Things this "car" doesn't have:

  • headlights (it has soft-glow x-mas lamps glued on)
  • Indicators
  • Seatbelts
  • Seats that have more than 2cm of padding
  • Door locks
  • Door handles
  • Insulation and/or heating
  • Windows (the door and rear have plastic screens). That's why don't need any mechanisms to lift the doors, they're just single-sheet metal and plastic.
  • A properly secured front windscreen (seriously, it's got 2 clamps with 4 screws no wonder they barely used any glue, stuff is barely attached)
  • Windshield wipers
  • Literally any required safety feature.
  • Power steering, power braking. Obviously you don't need that for a go-kart, but you would if this were a real car.
  • Wheel arches (you can literally look through past the wheels, have fun scraping dirt out of that toolbox)
  • Literally any material at all between you and the frunk.
  • Any material between the wiring and the asphalt
  • Anything to prevent someone from quick-releasing those body panels and walking off with them.
  • Actually standardized body panels. Come on, there's no place you can get these things, especially not with the quick-release holes drilled in.
  • Come to think of it, it only seems to have one single quick-release bodypanel, on the front-left, the rest looks pretty firmly welded in place.

Add all those things, and you'll quickly discover your 650kg "car" has turned into a 1000 kg car sans batteries, and your 13kWh batteries are basically useless. You're going to need to swap those batteries pretty frequently anyway, since making them hand-swappable probably makes them impossible to climate-control and exposes them to wild temperature swings.

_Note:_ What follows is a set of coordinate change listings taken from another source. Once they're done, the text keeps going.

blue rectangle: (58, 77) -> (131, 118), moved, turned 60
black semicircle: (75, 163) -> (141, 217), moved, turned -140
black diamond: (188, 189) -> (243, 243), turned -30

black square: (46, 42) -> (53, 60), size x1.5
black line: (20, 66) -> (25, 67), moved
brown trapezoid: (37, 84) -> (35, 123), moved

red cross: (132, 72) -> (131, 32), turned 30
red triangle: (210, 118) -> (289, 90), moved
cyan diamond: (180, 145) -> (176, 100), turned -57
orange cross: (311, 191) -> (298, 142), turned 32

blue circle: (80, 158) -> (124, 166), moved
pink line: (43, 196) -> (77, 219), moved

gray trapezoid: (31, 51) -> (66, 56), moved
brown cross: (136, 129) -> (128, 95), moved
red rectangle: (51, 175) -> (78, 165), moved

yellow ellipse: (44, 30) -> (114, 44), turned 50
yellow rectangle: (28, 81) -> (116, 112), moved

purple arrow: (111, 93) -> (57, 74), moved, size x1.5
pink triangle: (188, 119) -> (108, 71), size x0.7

So yeah, this is a super fun hobby project, but it's on par with pretending my dad's old vespa is the future of motorcycles because you can maintain it at home.

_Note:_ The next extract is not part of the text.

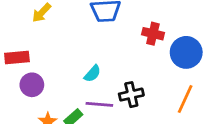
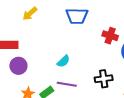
black cross: (131, 95) -> (104, 79), moved

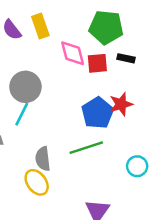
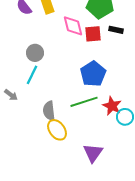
gray circle: (25, 87) -> (35, 53), size x0.7
red star: (121, 104) -> (112, 106), moved, turned -30
yellow ellipse: (37, 182) -> (57, 130), moved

[โ€“] TonyTonyChopper@mander.xyz -1 points 3 days ago (1 children)

It's a university built concept vehicle. Schools are unbound by things like

auto regulations

marketability

shareholder value

The point is to build something that looks like the auto of the future. You missed the message entirely.

And if they said "Look at how pretty this mockup is" that would be fine. But instead they're saying thing "Look how eco-friendly it is, and how light, and how little glue was used so you can swap bits out". But those are all qualities that rely on this vehicle not actually being a car. If you apply any of this to a car, it stops being true.

The point is to build something that looks like the auto of the future

And all but one of my observations are about it NOT looking like a car, let alone a car of the future. I don't have any special insights, I just looked at the pictures.

The point is actually to do a really cool design project and score some free ECTS credits by having fun.